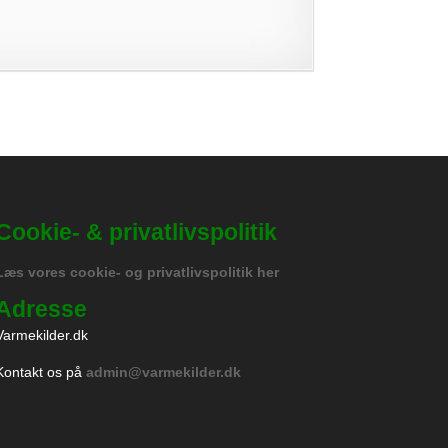
Cookie- & privatlivspolitik
Læs vores cookie- og privatlivspolitik her
Adresse
Varmekilder.dk
Kontakt os på
admin@varmekilder.dk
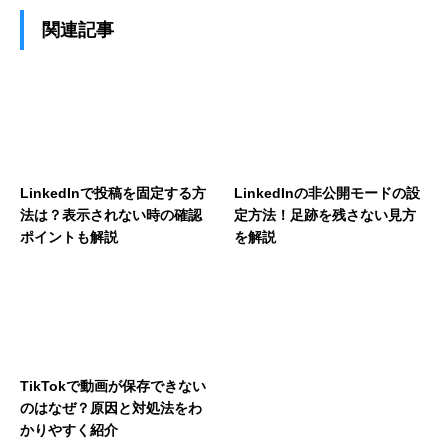
関連記事
LinkedInで投稿を固定する方
LinkedInの非公開モードの設
法は？表示されない時の確認
定方法！足跡を残さない見方
ポイントも解説
を解説
TikTokで動画が保存できない
のはなぜ？原因と対処法をわ
かりやすく紹介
··········
Work to complete. Where does the word "privatlivspolitik" appear in the material above? Copy every line that holds it.

Response below.
Cookie- & privatlivspolitik
Læs vores cookie- og privatlivspolitik her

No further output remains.